Наконец я иссякла и провалилась в мутный и неглубокий сон. Картины прошлого носились в мозгу. Я видела то нашу старую поликлинику, то Фаину Фёдоровну, то заведующую и главного врача… Сколько лет прошло! Столько лет! Кто назначил их мне, и куда они провалились, в какую дыру, в какой портал? Я же ничего не успела в жизни. Я никому не завидовала, никого не подсиживала, уже давным-давно никого не любила… Я надеялась, что многое ещё впереди. Кто позволил и почему, зачем всё так быстро закончилось? И что такое была моя жизнь? Пёстро-белая больничная круговерть, длинные тоннели, нескончаемый конвейер. Но кто это сказал, что я старуха? Фаина Фёдоровна, вы меня помните?

Это сон. Бесконечная череда больных. Я их осматриваю, всё про них понимаю, но ничего не могу им объяснить, не могу выписать назначения, инструменты выпадают из рук. Я встаю со своего места и иду к раковине, мою руки холодной водой с земляничным мылом, достаю его из зелёной пластмассовой мыльницы. Я должна сосредоточиться, меня ждут! Фаина Фёдоровна подаёт из бикса кучку марлевых салфеток. Я не вижу её, я просто знаю, что она здесь…

Предательство – наверное, самая ужасная вещь на земле. Почему мне кажется, что я предала?

В кабинет просовывается голова какого-то мужичка.

–Если у врача горе, я могу помочь. Могилу, там, вырыть, гроб заказать… У меня на кладбище золовка в конторе работает…

–Тьфу, на тебя, – выталкивает его башку за дверь Фаина. – Не умер у нас никто. В аспирантуру доктора не пускают.

–А-а… В аспирантуру…

–Фаина Фёдоровна, зовите, кто по очереди!

Девица с фурункулом на кончике носа, грузная женщина, жалующаяся на глухоту, тот больной, который предлагал помощь на кладбище. ( В руках у него сохнет кладбищенский венок из еловых веток и привядших георгинов.

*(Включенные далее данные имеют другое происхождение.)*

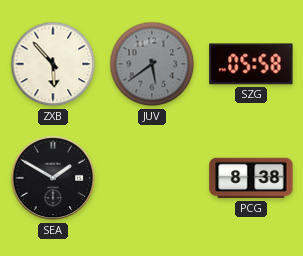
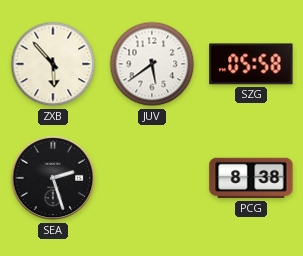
JUV dial: grey -> white
SEA: 1:50 -> 2:27
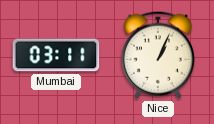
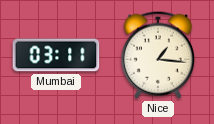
Nice: 1:04 -> 1:16
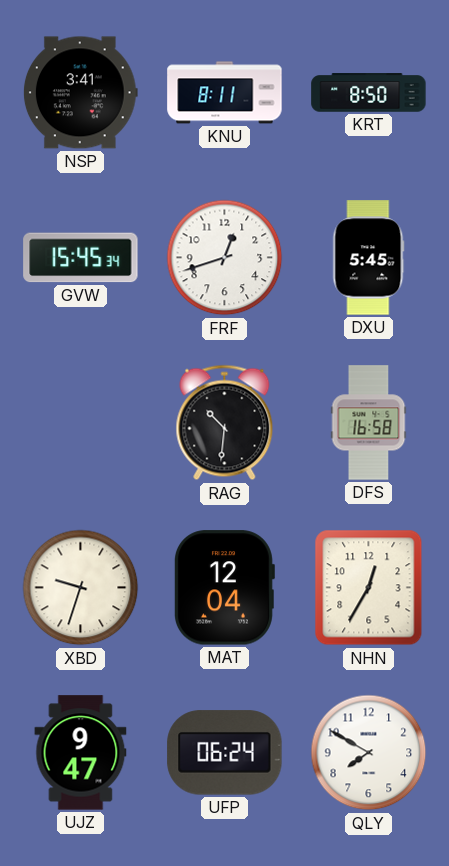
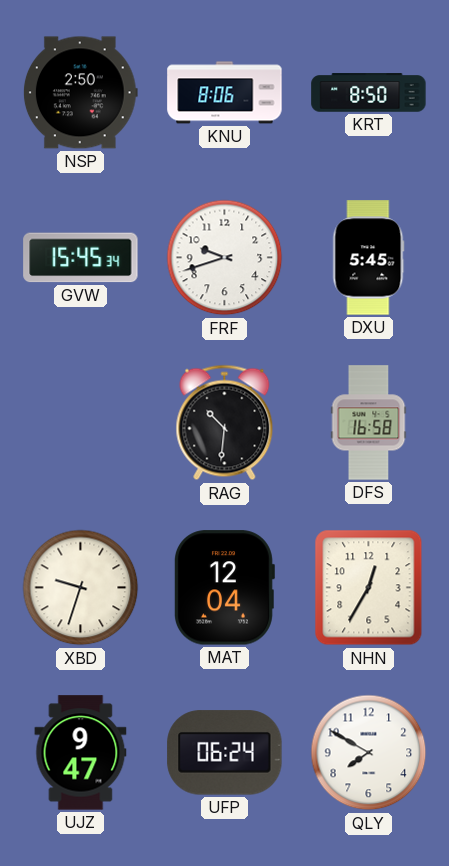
NSP: 3:41 -> 2:50
KNU: 8:11 -> 8:06
FRF: 12:42 -> 9:42
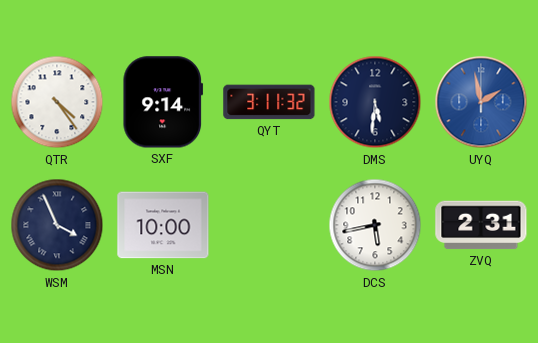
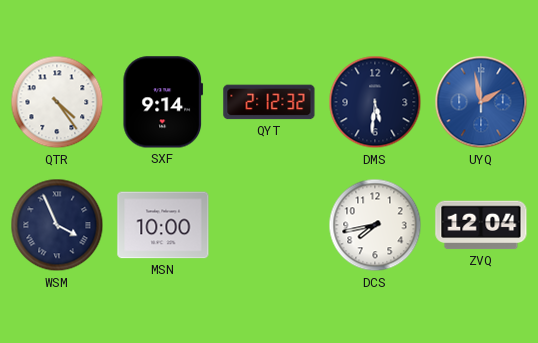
QYT: 3:11 -> 2:12
DCS: 5:43 -> 7:43
ZVQ: 2:31 -> 12:04
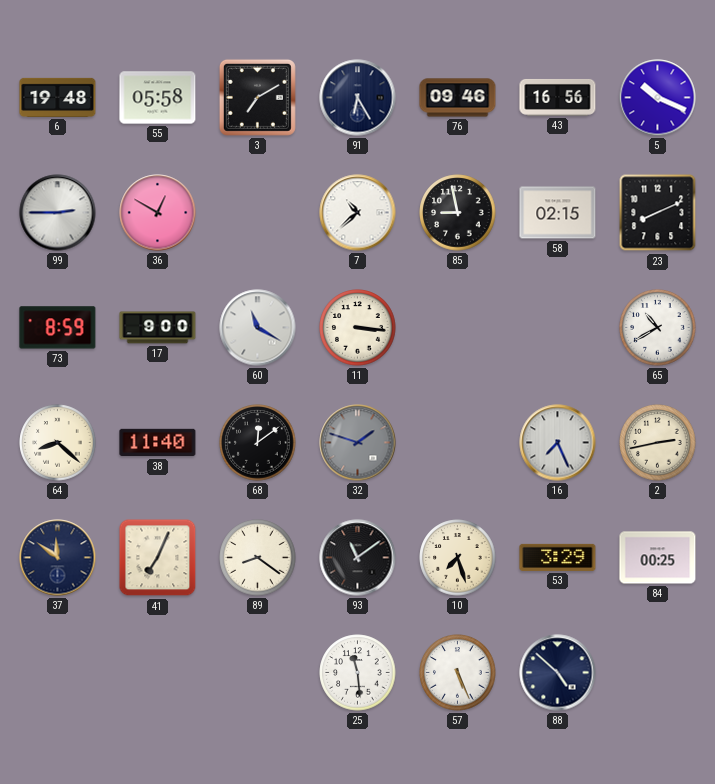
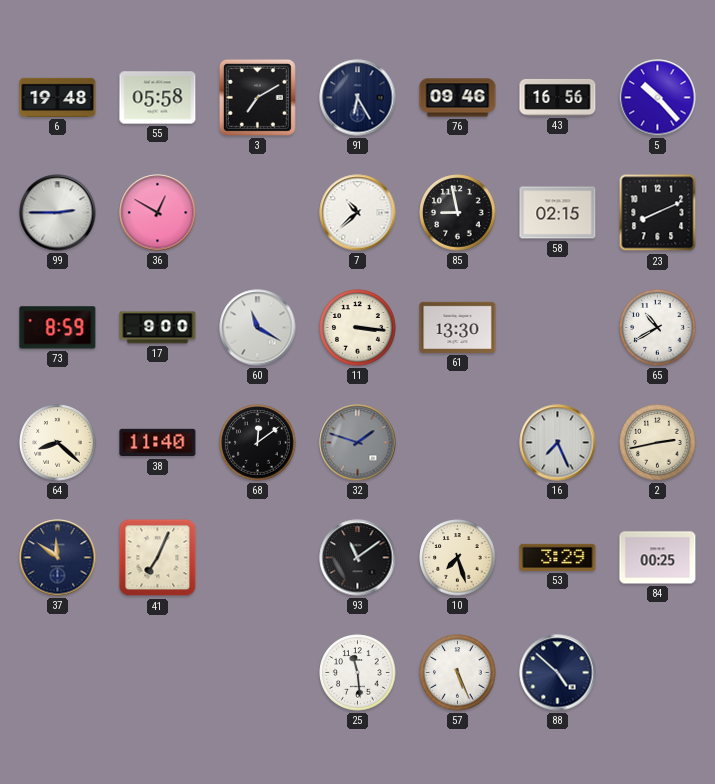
5: 10:19 -> 10:23
61: none -> 13:30
89: 8:21 -> none
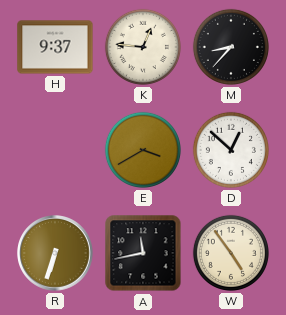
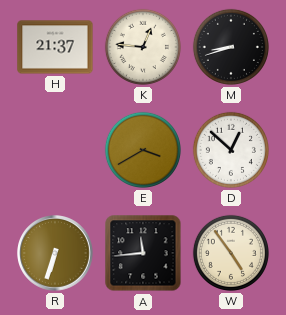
H: 9:37 -> 21:37
M: 8:37 -> 8:42
A: 11:43 -> 11:44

Среди них единственная красная бумажная роза, та самая, из холла поликлиники.)

–Это вам, – говорит больной. -Это настоящее, не веточный корм.

–Уйдите все! Оставьте меня в покое! Разве я не заслуживаю жалости?

Сон не кончается. Я устала от него, но не могу проснуться. Я всё веду с кем-то нескончаемый диалог.

–Не знаете, где теперь Фаина Фёдоровна?

И чей-то голос непонятно откуда. И даже неясно, женский это голос или мужской. Бубнит какие-то слова, которые я не могу разобрать.

–А вы помните такого больного – Балабанова? – Я кричу куда-то вверх. -У него был ужасный, постоянно рецидивирующий хронический гайморит. Я всё время боялась, что он умрёт от менингита.

–Балабанов?– отвечает мне голос. – Да он сейчас только что вышел из регистратуры.

–Неужели? А как у него с носом?

–Откуда я знаю? – Голос громко хохочет – раскатисто и грозно. -Нос у него на месте. Не отвалился нос до сих пор.

Я просыпаюсь. Раннее утро. За незадёрнутыми шторами сверкают молнии. Это хохочет гроза.

Я представляю, что людям, не связанным с медициной, это странно читать. А может быть и противно, и возмутительно. Получается, будто существует два мира: мы и они. Они это пациенты, а мы – полубоги, мессии, всезнайки, вершители судеб. Конечно же, нет! Мы такие же как все, так же болеем, тем же лечимся, по статистике живём меньше других, не бережём себя, не соблюдаем режим, много пьём, а раньше много курили, любим и изменяем, нам изменяют, мы ворчим, кашляем, смеемся… У нас такая профессия. Мы ей очень долго учились. У нас разные способности и разное чувство сострадания, как и у всех людей. Просто мы говорим о больных так, как пилоты говорят о самолётах и рейсах, сантехники о кранах и унитазах, учителя об учениках, а компьютерщики о программах. Это не значит, что мы ненавидим больных, и не значит, что любим их, как любим своих детей или других близких родственников. Но мы все (я не принимаю во внимание отморозков, они были и будут всегда в любой сфере жизни) хотим одного – чтобы больной поправился. Да, мы по-разному разговариваем и по-разному себя ведём. Но я ни разу в жизни не видела врача, который сознательно хотел бы принести больному вред. Врачи могут многое не знать, они могут ошибаться, или сама болезнь может протекать нетипично, или они могут быть поставлены в такие условия, в которых только чудом можно избежать осложнения или ошибки, но НАРОЧНО уморить больного не хочет ни один врач. Уморить не хочет, но равнодушным остаётся часто.